#### [WORK ORDER]
The records below are to be repeated exactly, minus any pictures.

Stored data entries:

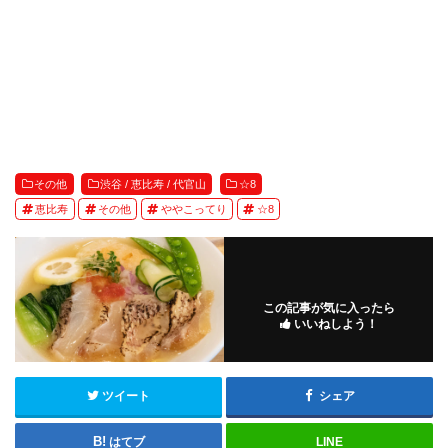
その他
渋谷 / 恵比寿 / 代官山
☆8
恵比寿
その他
ややこってり
☆8
この記事が気に入ったら
いいねしよう！
ツイート
シェア
はてブ
LINE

#### [ANSWER TO THIS PROBLEM]
その他
渋谷 / 恵比寿 / 代官山
☆8
恵比寿
その他
ややこってり
☆8
この記事が気に入ったら
いいねしよう！
ツイート
シェア
はてブ
LINE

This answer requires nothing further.